2013 – Is there a Nursing Shortage?

2013 – Is there a Nursing Shortage?

By Rose O. Sherman, EdD, RN, FAAN

We have just begun our spring semester at colleges and schools of nursing throughout the country.  Many senior nursing students will soon become new graduates.  They are already worrying about their job prospects based on the feedback that they have received from last year’s graduates and recent stories in the media.  An article published online this month on CNN Money,  For nursing jobs, new grads need not apply, has done little to alleviate their anxiety.  The story points out that many new graduates remain unable to find positions more than one year after graduation.   This leads to an interesting question about the nursing shortage – is there one and if not now, when will it start?

Factors that are impacting the nursing job market

The health care environment remains volatile especially in hospitals where more than 80% of new nurses have traditionally begun their careers.  The anticipated changes in reimbursement from Medicare and Medicaid that accompany health reform could mean lower revenue, and there is also a new focus on keeping patients from being readmitted.   Staffing budgets are very closely monitored in healthcare today and new hire is charged almost immediately to the hours per patient day.  This reality has played a big part in the decision making of nurse managers as they recruit for vacancies on their units.

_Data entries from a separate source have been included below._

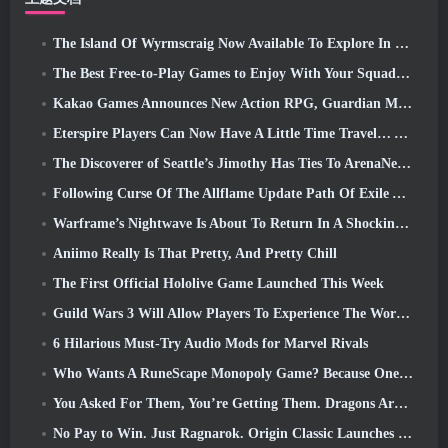
The Island Of Wyrmscraig Now Available To Explore In Old School RuneScape
The Best Free-to-Play Games to Enjoy With Your Squad (2026)
Kakao Games Announces New Action RPG, Guardian Maiden
Eterspire Players Can Now Have A Little Time Travel… As A Treat
The Discoverer of Seattle’s Jimothy Has Ties To ArenaNet, So Of Course They’re Adding It To Guild Wars 2
Following Curse Of The Allflame Update Path Of Exile Announces Several Changes Based On Feedback
Warframe’s Nightwave Is About To Return In A Shocking Way
Aniimo Really Is That Pretty, And Pretty Chill
The First Official Hololive Game Launched This Week
Guild Wars 3 Will Allow Players To Experience The World Of Tyria Before The Elder Dragons Awoke
6 Hilarious Must-Try Audio Mods for Marvel Rivals
Who Wants A RuneScape Monopoly Game? Because One Is On The Way
You Asked For Them, You’re Getting Them. Dragons Are Coming To Albion Online
No Pay to Win. Just Ragnarok. Origin Classic Launches July 23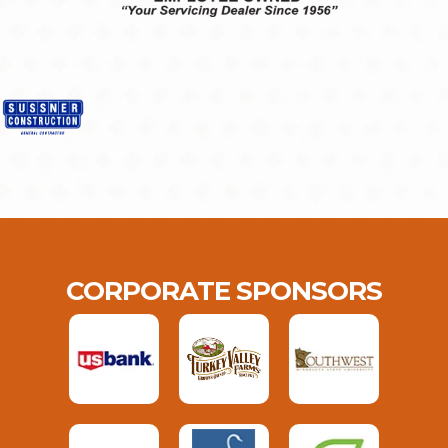
CORPORATE SPONSORS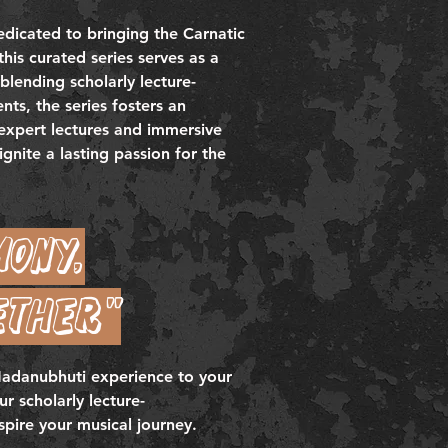
edicated to bringing the Carnatic
this curated series serves as a
blending scholarly lecture-
ts, the series fosters an
 expert lectures and immersive
gnite a lasting passion for the
mony,
ether"
 Nadanubhuti experience to your
r scholarly lecture-
spire your musical journey.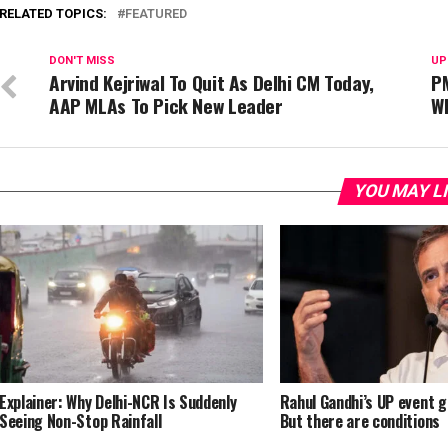
RELATED TOPICS:
FEATURED
DON'T MISS
UP
Arvind Kejriwal To Quit As Delhi CM Today,
PM
AAP MLAs To Pick New Leader
W
YOU MAY L
Explainer: Why Delhi-NCR Is Suddenly
Rahul Gandhi’s UP event g
Seeing Non-Stop Rainfall
But there are conditions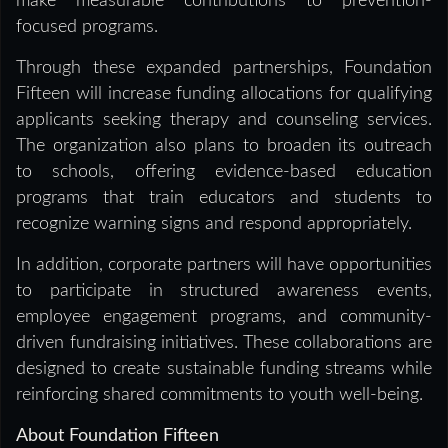
make measurable contributions to prevention-
focused programs.
Through these expanded partnerships, Foundation
Fifteen will increase funding allocations for qualifying
applicants seeking therapy and counseling services.
The organization also plans to broaden its outreach
to schools, offering evidence-based education
programs that train educators and students to
recognize warning signs and respond appropriately.
In addition, corporate partners will have opportunities
to participate in structured awareness events,
employee engagement programs, and community-
driven fundraising initiatives. These collaborations are
designed to create sustainable funding streams while
reinforcing shared commitments to youth well-being.
About Foundation Fifteen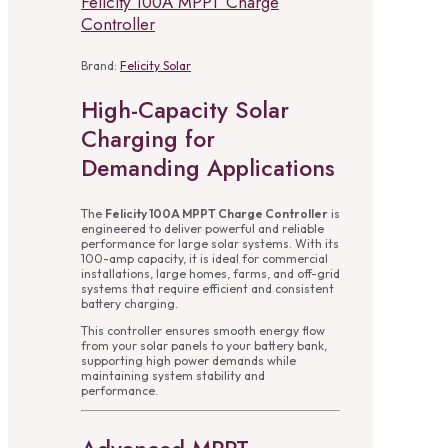
Felicity 100A MPPT Charge
Controller
Brand:
Felicity Solar
High-Capacity Solar
Charging for
Demanding Applications
The
Felicity 100A MPPT Charge Controller
is
engineered to deliver powerful and reliable
performance for large solar systems. With its
100-amp capacity, it is ideal for commercial
installations, large homes, farms, and off-grid
systems that require efficient and consistent
battery charging.
This controller ensures smooth energy flow
from your solar panels to your battery bank,
supporting high power demands while
maintaining system stability and
performance.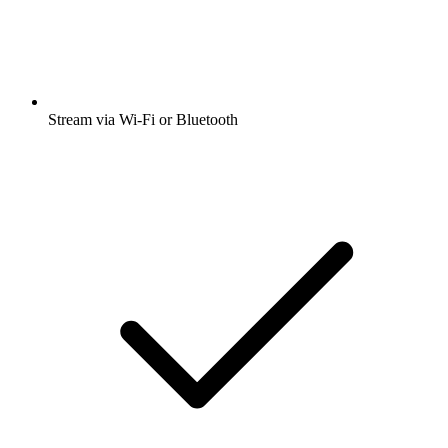
Stream via Wi-Fi or Bluetooth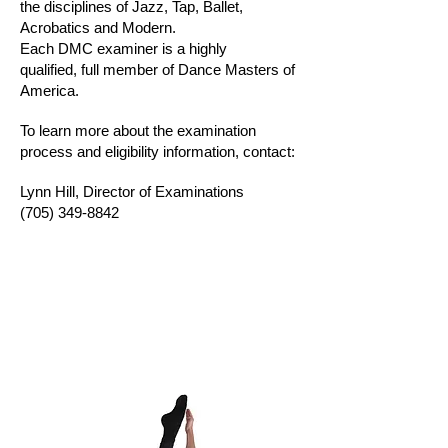
the disciplines of Jazz, Tap, Ballet,
Acrobatics and Modern.
Each DMC examiner is a highly
qualified,
full member of Dance Masters of
America.
To learn more about the examination
process and eligibility information, contact:
Lynn Hill, Director of Examinations
(705) 349-8842
Manual order form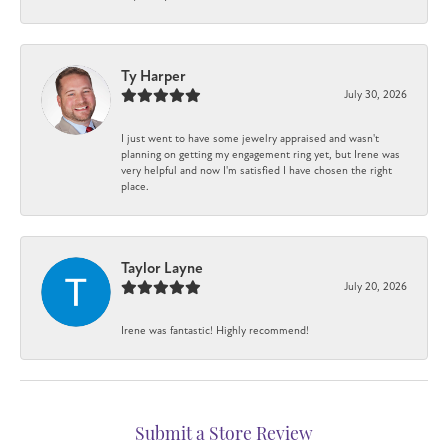
Ty Harper
July 30, 2026
I just went to have some jewelry appraised and wasn't
planning on getting my engagement ring yet, but Irene was
very helpful and now I'm satisfied I have chosen the right
place.
Taylor Layne
July 20, 2026
Irene was fantastic! Highly recommend!
Submit a Store Review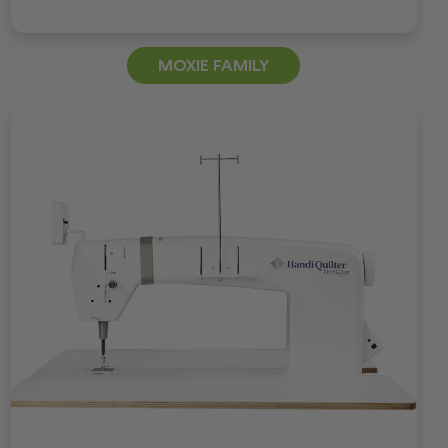
MOXIE FAMILY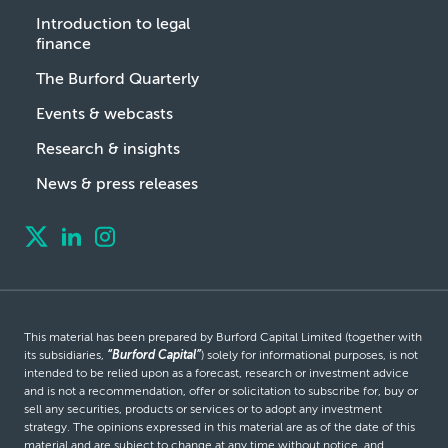
Introduction to legal
finance
The Burford Quarterly
Events & webcasts
Research & insights
News & press releases
This material has been prepared by Burford Capital Limited (together with
its subsidiaries,
“Burford Capital”
) solely for informational purposes, is not
intended to be relied upon as a forecast, research or investment advice
and is not a recommendation, offer or solicitation to subscribe for, buy or
sell any securities, products or services or to adopt any investment
strategy. The opinions expressed in this material are as of the date of this
material and are subject to change at any time without notice, and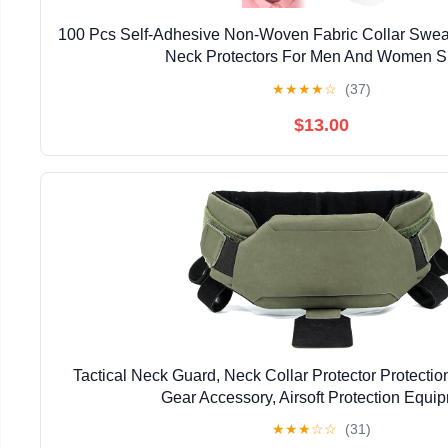
100 Pcs Self-Adhesive Non-Woven Fabric Collar Swea
Neck Protectors For Men And Women Sh
★
★
★
★
☆
(37)
$13.00
Tactical Neck Guard, Neck Collar Protector Protectio
Gear Accessory, Airsoft Protection Equi
★
★
★
☆
☆
(31)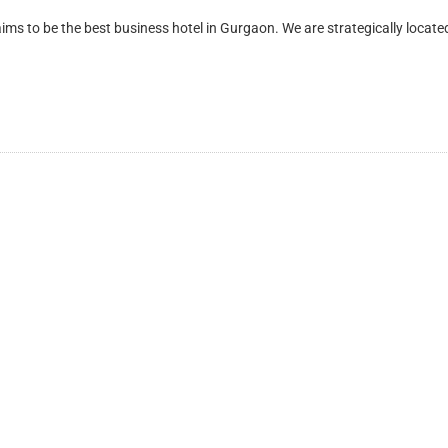
be the best business hotel in Gurgaon. We are strategically located 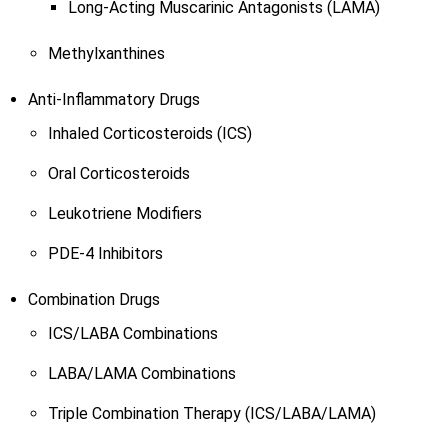
Long-Acting Muscarinic Antagonists (LAMA)
Methylxanthines
Anti-Inflammatory Drugs
Inhaled Corticosteroids (ICS)
Oral Corticosteroids
Leukotriene Modifiers
PDE-4 Inhibitors
Combination Drugs
ICS/LABA Combinations
LABA/LAMA Combinations
Triple Combination Therapy (ICS/LABA/LAMA)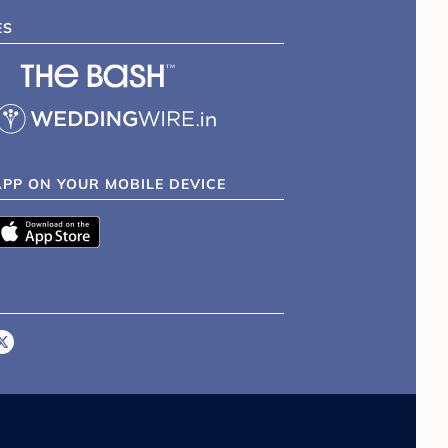
ES
APP ON YOUR MOBILE DEVICE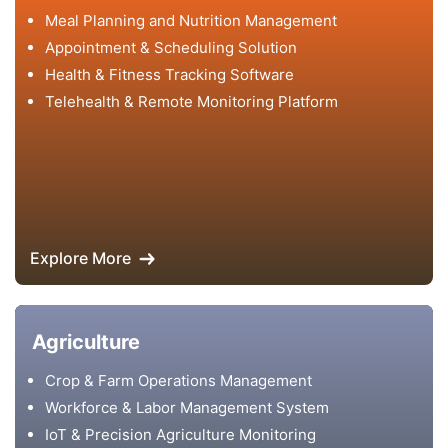
Meal Planning and Nutrition Management
Appointment & Scheduling Solution
Health & Fitness Tracking Software
Telehealth & Remote Monitoring Platform
Explore More
Agriculture
Crop & Farm Operations Management
Workforce & Labor Management System
IoT & Precision Agriculture Monitoring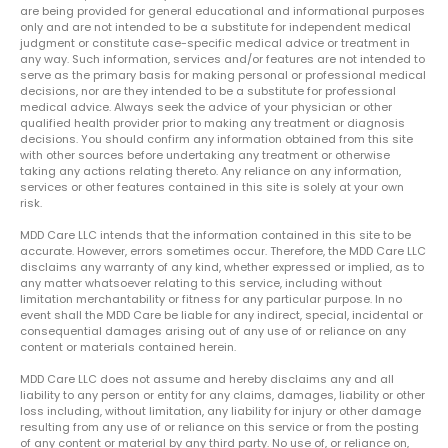
are being provided for general educational and informational purposes
only and are not intended to be a substitute for independent medical
judgment or constitute case-specific medical advice or treatment in
any way. Such information, services and/or features are not intended to
serve as the primary basis for making personal or professional medical
decisions, nor are they intended to be a substitute for professional
medical advice. Always seek the advice of your physician or other
qualified health provider prior to making any treatment or diagnosis
decisions. You should confirm any information obtained from this site
with other sources before undertaking any treatment or otherwise
taking any actions relating thereto. Any reliance on any information,
services or other features contained in this site is solely at your own
risk.
MDD Care LLC intends that the information contained in this site to be
accurate. However, errors sometimes occur. Therefore, the MDD Care LLC
disclaims any warranty of any kind, whether expressed or implied, as to
any matter whatsoever relating to this service, including without
limitation merchantability or fitness for any particular purpose. In no
event shall the MDD Care be liable for any indirect, special, incidental or
consequential damages arising out of any use of or reliance on any
content or materials contained herein.
MDD Care LLC does not assume and hereby disclaims any and all
liability to any person or entity for any claims, damages, liability or other
loss including, without limitation, any liability for injury or other damage
resulting from any use of or reliance on this service or from the posting
of any content or material by any third party. No use of, or reliance on,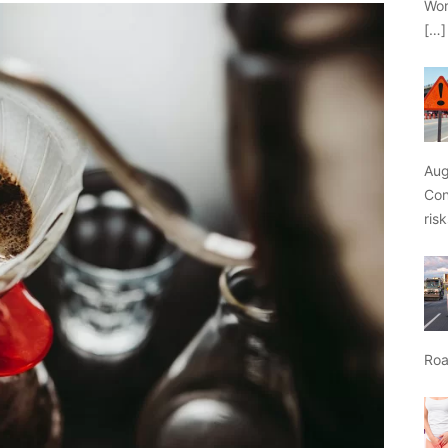
Wor
[…]
Aug
Con
ris
Roa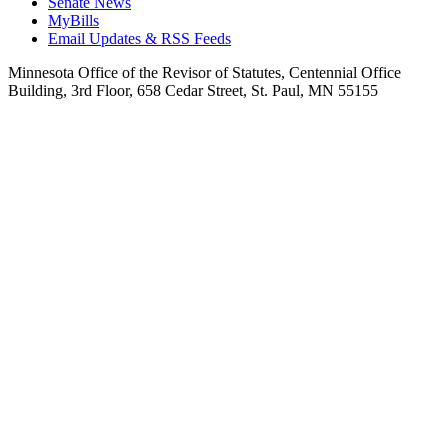
Senate News
MyBills
Email Updates & RSS Feeds
Minnesota Office of the Revisor of Statutes, Centennial Office
Building, 3rd Floor, 658 Cedar Street, St. Paul, MN 55155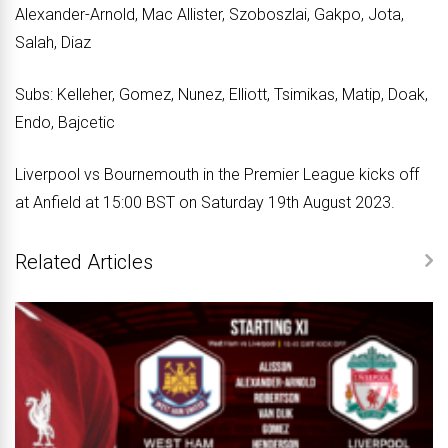
Alexander-Arnold, Mac Allister, Szoboszlai, Gakpo, Jota,
Salah, Diaz
Subs: Kelleher, Gomez, Nunez, Elliott, Tsimikas, Matip, Doak,
Endo, Bajcetic
Liverpool vs Bournemouth in the Premier League kicks off
at Anfield at 15:00 BST on Saturday 19th August 2023.
Related Articles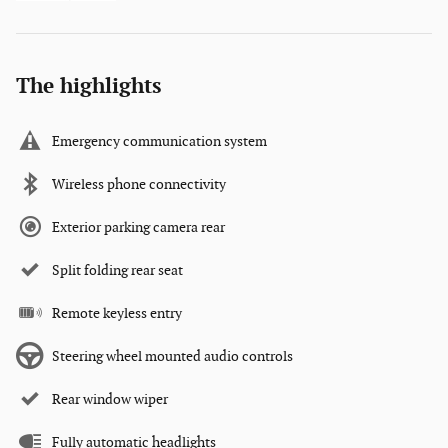
The highlights
Emergency communication system
Wireless phone connectivity
Exterior parking camera rear
Split folding rear seat
Remote keyless entry
Steering wheel mounted audio controls
Rear window wiper
Fully automatic headlights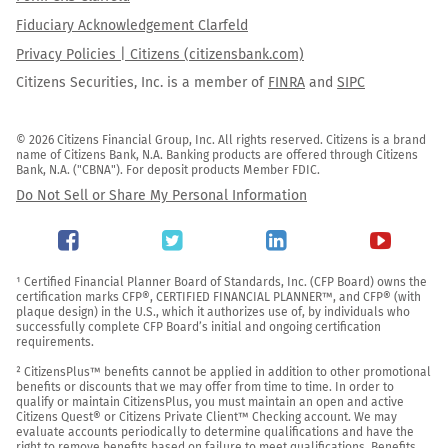
Fiduciary Acknowledgement Clarfeld
Privacy Policies | Citizens (citizensbank.com)
Citizens Securities, Inc. is a member of
FINRA
and
SIPC
© 2026 Citizens Financial Group, Inc. All rights reserved. Citizens is a brand 
name of Citizens Bank, N.A. Banking products are offered through Citizens 
Bank, N.A. ("CBNA"). For deposit products Member FDIC.
Do Not Sell or Share My Personal Information
¹ Certified Financial Planner Board of Standards, Inc. (CFP Board) owns the 
certification marks CFP®, CERTIFIED FINANCIAL PLANNER™, and CFP® (with 
plaque design) in the U.S., which it authorizes use of, by individuals who 
successfully complete CFP Board’s initial and ongoing certification 
requirements.

² CitizensPlus™ benefits cannot be applied in addition to other promotional 
benefits or discounts that we may offer from time to time. In order to 
qualify or maintain CitizensPlus, you must maintain an open and active 
Citizens Quest® or Citizens Private Client™ Checking account. We may 
evaluate accounts periodically to determine qualifications and have the 
right to remove benefits based on failure to meet qualifications. Benefits 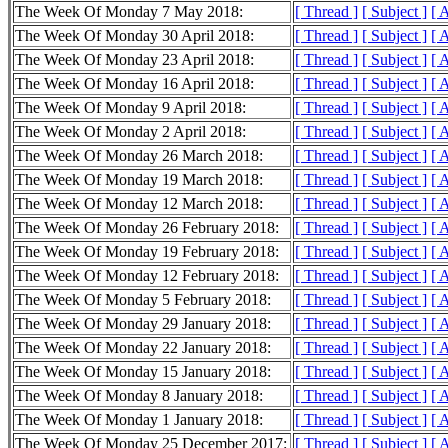
The Week Of Monday 7 May 2018:
[ Thread ]
[ Subject ]
[ 
The Week Of Monday 30 April 2018:
[ Thread ]
[ Subject ]
[ 
The Week Of Monday 23 April 2018:
[ Thread ]
[ Subject ]
[ 
The Week Of Monday 16 April 2018:
[ Thread ]
[ Subject ]
[ 
The Week Of Monday 9 April 2018:
[ Thread ]
[ Subject ]
[ 
The Week Of Monday 2 April 2018:
[ Thread ]
[ Subject ]
[ 
The Week Of Monday 26 March 2018:
[ Thread ]
[ Subject ]
[ 
The Week Of Monday 19 March 2018:
[ Thread ]
[ Subject ]
[ 
The Week Of Monday 12 March 2018:
[ Thread ]
[ Subject ]
[ 
The Week Of Monday 26 February 2018:
[ Thread ]
[ Subject ]
[ 
The Week Of Monday 19 February 2018:
[ Thread ]
[ Subject ]
[ 
The Week Of Monday 12 February 2018:
[ Thread ]
[ Subject ]
[ 
The Week Of Monday 5 February 2018:
[ Thread ]
[ Subject ]
[ 
The Week Of Monday 29 January 2018:
[ Thread ]
[ Subject ]
[ 
The Week Of Monday 22 January 2018:
[ Thread ]
[ Subject ]
[ 
The Week Of Monday 15 January 2018:
[ Thread ]
[ Subject ]
[ 
The Week Of Monday 8 January 2018:
[ Thread ]
[ Subject ]
[ 
The Week Of Monday 1 January 2018:
[ Thread ]
[ Subject ]
[ 
The Week Of Monday 25 December 2017:
[ Thread ]
[ Subject ]
[ 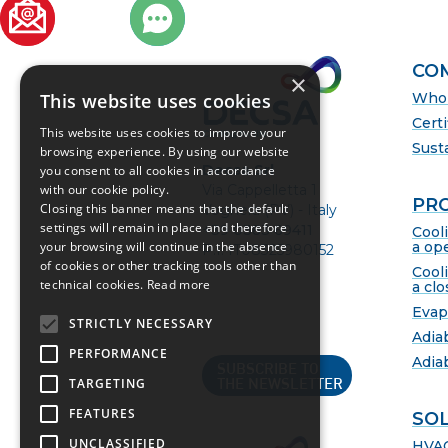
ER
CO
×
This website uses cookies
Who 
Certi
This website uses cookies to improve your
Susta
browsing experience. By using our website
Decsa Srl
you consent to all cookies in accordance
with our cookie policy.
Via Cappelletta 1
PR
Closing this banner means that the default
Voghera (PV) - Italy
settings will remain in place and therefore
+39 0383 69411
Cool
your browsing will continue in the absence
a ope
P.I. IT08325980152
of cookies or other tracking tools other than
Cool
technical cookies.
Read more
a clo
Evap
STRICTLY NECESSARY
Adia
PERFORMANCE
Adia
SUBSCRIBE TO
TARGETING
THE NEWSLETTER
FEATURES
SO
UNCLASSIFIED
HVA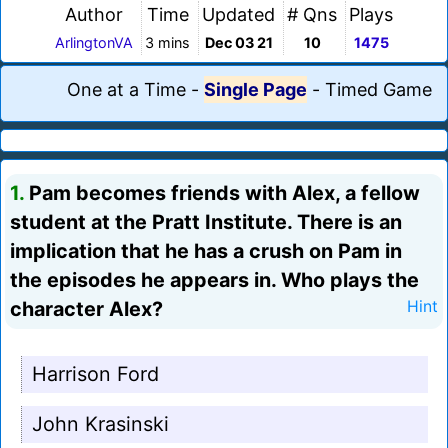
Author
Time
Updated
# Qns
Plays
ArlingtonVA
3 mins
Dec 03 21
10
1475
One at a Time
-
Single Page
-
Timed Game
1.
Pam becomes friends with Alex, a fellow
student at the Pratt Institute. There is an
implication that he has a crush on Pam in
the episodes he appears in. Who plays the
character Alex?
Hint
Harrison Ford
John Krasinski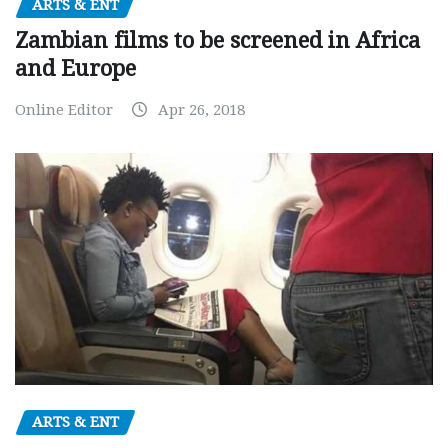
ARTS & ENT
Zambian films to be screened in Africa
and Europe
Online Editor
Apr 26, 2018
ARTS & ENT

In response to concern about a pending nursing shortage, schools and colleges of nursing have increased enrollment, and are graduating double the number of nurses today from a decade earlier.  In a 2012 article in the New England Journal of Medicine, Peter Buerhaus a nursing workforce expert points out that many nurses returned to full-time employment between 2005 and 2010 because of the economic downturn.  How long they will stay in the workforce as the economy improves is a question that is not easily answered at this point in time.  Recent data from a nationwide study conducted by Jackson Healthcare (Nursing Vital Signs 2012) indicates that  most nurses currently working are satisfied and plan to stay in their jobs for at least five years.  Based on their findings, they predict that the first significant wave of retirements will occur around 2022.

What could change

The effects of the enrollment of uninsured patients through health exchanges which is likely to increase demand for health care services will probably not be seen until 2014.  Nurses surveyed by the Jackson group expressed concern about the potential surge in patients.  They worry whether the current health care system has the capacity to absorb these patients, and what it might mean for their workload.  The aging population could also have a significant impact on the demand for nursing services.  More than 8000 Baby Boomers are retiring each day.  Surgical volumes especially in orthopedics increased in 2012.  The number of Total Knee Arthoplasties surged 161% over the past decade and this is expected to increase with an aging population.

So what are the job prospects?

Many Chief Nursing Officers that I talk with are optimistic that they will continue to hire new graduates but caution that there will be significant competition for new graduate residency and internship slots.  Data from the American Association of Colleges of Nursing indicates that Baccalaureate graduates definitely have an edge in employment unless the applicant is a current employee of the health agency.

Before declaring that the nursing shortage is over as some have, it is important to watch the trends that can quickly shift.  What we do know is that a significant number of Baby Boomer nurses are likely to retire by 2020 and this will leave a huge gap in the workforce.  These shortages have already begun in certain specialities such as perioperative nursing.   This year, new graduates again will have fewer employment options, and will need to explore jobs outside the hospital setting.

In the not to distant future, most nurse leaders believe that we will experience another nursing shortage.  It is likely that the newest members of our profession who are struggling to find employment today will again be in great demand.  The long-term career opportunities for nursing in general look very bright when compared with other economic sectors.